How impedance flow cytometry can help you significantly increase the efficiency of microspore culture. 

Introduction – About the Author, Dr. Federica Assenza

Hello Pollen Experts, this is Federica. For almost 2 years I have been working at Amphasys in the Customer Support and Consulting team. Before joining Amphasys I spent many years in the lab, busy in planta, protoplasts, or purely molecular assays. Since I started visiting our customers, I have met those who use our technology for development of haploid plants. They need to spend a substantial amount of time in optimizing methods, just like I had to in my old days in the lab, but they seem to have found a shorter path to the goal. Thus, I decided to share also with you all the a few ways in which impedance flow cytometry can come in handy for the analysis of microspores, in the hope that your experiments will accelerate. 

What this Article is About

Double haploid (DH) plants are nowadays a widespread tool in plant breeding, genetic research, and biotechnology.
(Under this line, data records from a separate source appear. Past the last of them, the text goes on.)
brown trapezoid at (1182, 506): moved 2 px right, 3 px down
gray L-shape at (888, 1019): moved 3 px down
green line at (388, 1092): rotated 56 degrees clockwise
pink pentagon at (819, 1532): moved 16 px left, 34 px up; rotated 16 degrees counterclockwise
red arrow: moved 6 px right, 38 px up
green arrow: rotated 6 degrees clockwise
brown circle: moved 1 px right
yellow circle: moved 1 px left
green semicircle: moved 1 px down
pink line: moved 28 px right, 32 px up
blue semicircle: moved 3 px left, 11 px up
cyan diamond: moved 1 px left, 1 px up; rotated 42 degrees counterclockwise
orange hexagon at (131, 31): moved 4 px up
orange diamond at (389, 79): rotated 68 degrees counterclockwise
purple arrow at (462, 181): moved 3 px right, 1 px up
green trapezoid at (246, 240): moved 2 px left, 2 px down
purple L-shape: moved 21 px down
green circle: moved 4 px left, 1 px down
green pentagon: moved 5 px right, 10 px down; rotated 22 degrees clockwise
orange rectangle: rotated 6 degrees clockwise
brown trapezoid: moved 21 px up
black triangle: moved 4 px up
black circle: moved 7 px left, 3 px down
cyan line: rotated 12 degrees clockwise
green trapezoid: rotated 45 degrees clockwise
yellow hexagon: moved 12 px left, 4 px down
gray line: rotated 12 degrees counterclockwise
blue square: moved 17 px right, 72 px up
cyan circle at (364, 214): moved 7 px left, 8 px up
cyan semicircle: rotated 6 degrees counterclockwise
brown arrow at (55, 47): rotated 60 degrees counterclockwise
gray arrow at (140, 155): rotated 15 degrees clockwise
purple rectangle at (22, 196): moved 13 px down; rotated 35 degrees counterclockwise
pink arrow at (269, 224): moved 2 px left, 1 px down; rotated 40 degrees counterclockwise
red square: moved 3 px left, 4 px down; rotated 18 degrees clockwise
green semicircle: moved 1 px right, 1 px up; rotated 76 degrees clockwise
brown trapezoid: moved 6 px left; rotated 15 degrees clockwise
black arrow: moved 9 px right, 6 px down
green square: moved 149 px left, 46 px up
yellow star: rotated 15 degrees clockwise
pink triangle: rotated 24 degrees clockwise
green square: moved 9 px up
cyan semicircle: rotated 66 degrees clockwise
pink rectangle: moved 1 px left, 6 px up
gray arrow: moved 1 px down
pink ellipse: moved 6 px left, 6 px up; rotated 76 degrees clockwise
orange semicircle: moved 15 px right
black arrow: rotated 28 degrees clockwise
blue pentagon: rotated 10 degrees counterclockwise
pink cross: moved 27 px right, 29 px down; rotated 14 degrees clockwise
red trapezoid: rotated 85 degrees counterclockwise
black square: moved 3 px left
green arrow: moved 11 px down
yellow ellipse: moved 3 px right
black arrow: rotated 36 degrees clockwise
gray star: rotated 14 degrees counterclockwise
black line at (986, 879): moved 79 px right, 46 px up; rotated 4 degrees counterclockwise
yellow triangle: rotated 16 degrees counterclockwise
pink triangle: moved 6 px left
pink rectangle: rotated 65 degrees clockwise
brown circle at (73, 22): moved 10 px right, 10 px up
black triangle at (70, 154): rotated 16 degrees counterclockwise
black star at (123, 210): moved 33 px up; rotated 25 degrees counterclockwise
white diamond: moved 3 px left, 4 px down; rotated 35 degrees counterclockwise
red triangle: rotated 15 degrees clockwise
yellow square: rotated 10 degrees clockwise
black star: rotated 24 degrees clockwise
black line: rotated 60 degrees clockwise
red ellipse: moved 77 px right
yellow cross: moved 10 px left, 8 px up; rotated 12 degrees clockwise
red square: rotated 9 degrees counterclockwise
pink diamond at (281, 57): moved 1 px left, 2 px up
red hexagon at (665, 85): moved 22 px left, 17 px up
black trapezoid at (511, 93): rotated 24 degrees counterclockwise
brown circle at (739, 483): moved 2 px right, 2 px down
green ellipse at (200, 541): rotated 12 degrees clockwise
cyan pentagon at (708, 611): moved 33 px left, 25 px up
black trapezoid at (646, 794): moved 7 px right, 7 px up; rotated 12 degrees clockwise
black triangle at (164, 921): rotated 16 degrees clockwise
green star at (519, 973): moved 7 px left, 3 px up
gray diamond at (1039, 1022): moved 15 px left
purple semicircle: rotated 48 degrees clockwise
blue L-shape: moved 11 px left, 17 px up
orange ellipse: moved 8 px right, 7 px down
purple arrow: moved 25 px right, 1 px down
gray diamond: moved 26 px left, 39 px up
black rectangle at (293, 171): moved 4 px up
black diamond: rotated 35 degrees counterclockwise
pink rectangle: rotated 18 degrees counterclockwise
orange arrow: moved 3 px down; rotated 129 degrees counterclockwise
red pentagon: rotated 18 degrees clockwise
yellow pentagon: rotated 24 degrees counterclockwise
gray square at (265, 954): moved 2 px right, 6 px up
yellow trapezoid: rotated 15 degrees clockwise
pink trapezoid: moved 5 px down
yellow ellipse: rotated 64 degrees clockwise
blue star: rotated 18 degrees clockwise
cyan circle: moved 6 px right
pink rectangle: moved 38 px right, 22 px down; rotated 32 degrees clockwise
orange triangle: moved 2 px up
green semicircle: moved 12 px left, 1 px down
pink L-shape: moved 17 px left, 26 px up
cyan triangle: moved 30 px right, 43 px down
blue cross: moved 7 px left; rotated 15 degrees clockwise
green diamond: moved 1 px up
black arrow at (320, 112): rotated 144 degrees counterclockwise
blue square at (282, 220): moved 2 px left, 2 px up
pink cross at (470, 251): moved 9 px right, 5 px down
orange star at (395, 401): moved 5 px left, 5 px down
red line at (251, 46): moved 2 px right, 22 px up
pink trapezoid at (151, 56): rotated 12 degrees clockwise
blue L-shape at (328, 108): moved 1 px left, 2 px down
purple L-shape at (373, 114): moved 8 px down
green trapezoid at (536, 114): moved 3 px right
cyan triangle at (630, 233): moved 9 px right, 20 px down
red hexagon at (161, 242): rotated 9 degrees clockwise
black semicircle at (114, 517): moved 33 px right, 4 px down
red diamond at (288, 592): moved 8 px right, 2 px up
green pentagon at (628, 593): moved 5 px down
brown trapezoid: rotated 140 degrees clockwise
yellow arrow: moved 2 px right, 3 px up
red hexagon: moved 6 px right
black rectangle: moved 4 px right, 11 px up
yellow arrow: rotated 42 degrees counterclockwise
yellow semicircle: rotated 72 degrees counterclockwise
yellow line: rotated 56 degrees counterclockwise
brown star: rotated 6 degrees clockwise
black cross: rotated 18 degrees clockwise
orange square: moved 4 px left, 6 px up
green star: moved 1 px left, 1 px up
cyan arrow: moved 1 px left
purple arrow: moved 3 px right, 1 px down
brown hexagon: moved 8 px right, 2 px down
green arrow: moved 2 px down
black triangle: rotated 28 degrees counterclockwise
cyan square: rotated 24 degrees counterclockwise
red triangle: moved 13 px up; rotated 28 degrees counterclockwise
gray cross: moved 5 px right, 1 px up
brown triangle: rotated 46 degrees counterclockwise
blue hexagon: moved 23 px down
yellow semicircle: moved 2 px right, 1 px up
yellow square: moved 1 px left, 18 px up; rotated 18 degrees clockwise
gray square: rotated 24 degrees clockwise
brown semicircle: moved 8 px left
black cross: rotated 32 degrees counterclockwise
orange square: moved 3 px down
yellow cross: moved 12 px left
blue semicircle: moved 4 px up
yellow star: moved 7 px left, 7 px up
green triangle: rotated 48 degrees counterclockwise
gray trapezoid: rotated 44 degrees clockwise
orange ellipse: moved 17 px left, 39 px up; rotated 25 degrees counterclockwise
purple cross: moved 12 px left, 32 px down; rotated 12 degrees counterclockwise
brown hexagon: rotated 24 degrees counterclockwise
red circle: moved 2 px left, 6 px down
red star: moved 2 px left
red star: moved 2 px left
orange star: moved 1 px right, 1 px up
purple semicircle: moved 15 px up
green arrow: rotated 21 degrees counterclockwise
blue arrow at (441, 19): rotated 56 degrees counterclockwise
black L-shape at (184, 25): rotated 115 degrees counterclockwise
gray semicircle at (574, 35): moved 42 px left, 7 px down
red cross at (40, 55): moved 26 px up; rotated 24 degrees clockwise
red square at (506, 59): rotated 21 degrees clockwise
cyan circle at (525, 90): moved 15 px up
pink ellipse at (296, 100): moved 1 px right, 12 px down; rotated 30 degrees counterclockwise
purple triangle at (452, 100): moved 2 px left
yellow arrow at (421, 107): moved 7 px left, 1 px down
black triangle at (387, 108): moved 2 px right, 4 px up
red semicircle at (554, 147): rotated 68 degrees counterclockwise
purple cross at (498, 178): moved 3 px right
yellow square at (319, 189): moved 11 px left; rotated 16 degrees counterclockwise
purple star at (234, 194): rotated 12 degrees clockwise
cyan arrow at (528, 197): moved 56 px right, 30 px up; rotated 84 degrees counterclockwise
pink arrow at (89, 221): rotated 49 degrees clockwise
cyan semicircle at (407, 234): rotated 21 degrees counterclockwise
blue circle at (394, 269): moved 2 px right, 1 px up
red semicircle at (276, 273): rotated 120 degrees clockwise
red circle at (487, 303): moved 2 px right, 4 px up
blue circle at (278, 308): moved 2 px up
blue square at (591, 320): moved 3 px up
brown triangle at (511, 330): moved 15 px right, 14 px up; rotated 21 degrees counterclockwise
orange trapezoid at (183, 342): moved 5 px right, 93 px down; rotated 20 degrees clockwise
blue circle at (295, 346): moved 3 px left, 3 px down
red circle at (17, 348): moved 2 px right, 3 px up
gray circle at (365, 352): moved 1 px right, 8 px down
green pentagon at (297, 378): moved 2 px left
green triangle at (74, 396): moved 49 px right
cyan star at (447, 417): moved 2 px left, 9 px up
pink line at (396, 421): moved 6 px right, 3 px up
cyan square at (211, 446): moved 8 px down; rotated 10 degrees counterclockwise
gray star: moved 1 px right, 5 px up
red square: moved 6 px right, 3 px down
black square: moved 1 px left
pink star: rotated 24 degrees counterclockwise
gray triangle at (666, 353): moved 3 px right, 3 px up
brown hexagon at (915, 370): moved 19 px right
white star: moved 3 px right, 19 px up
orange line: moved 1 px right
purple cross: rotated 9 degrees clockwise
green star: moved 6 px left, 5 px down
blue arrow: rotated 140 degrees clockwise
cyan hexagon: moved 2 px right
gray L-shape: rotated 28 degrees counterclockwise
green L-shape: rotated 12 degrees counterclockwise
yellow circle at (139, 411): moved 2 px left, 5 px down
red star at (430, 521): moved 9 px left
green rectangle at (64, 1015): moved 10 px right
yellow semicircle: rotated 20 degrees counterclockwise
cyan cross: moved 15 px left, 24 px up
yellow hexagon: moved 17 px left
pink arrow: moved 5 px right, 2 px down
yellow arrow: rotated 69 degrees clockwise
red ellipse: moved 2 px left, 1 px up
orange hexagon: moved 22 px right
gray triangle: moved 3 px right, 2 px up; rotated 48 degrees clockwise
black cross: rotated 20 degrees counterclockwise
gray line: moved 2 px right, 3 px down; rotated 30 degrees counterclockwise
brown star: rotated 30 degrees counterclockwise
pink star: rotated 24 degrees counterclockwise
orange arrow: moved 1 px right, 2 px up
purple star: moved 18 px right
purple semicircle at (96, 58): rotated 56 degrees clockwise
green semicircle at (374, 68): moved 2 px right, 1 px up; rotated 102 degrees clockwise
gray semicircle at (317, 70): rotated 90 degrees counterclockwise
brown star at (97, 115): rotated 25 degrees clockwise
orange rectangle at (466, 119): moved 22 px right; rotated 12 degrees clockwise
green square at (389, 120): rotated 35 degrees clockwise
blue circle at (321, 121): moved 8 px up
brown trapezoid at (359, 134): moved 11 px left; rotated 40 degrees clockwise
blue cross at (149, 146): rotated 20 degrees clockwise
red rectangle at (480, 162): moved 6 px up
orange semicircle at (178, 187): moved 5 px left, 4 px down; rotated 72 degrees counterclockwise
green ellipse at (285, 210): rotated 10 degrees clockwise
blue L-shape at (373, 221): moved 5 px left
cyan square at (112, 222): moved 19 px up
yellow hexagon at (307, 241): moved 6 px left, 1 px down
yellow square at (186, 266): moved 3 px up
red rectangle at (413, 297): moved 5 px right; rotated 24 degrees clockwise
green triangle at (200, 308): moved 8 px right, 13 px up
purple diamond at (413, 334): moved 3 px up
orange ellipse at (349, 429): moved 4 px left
However, many scientists are still waiting to see their favorite species or even genotype a doubled haploid individual. Unfortunately, there is no universal protocol, instead much finetuning is required at all the steps of the process from the gamete – male or female – to the diploidized plant. 

In this article I will discuss a few ways in which impedance flow cytometry (IFC) can ease the obtainment of DHs via the androgenic pathway. I will show how the results obtained with the Ampha Z32 Pollen Analyzer can be used to:

  • generate an IFC map of microspore development. This can be used to optimize the selection of buds or anthers and maximize the proportion of microspores at the right developmental stage for successful induction of embryo development; 
  • determine microspore viability at the start and throughout culture; 
  • estimate microspore density;
  • observe the response to the induction and culture conditions and predict the efficiency of embryo formation early. 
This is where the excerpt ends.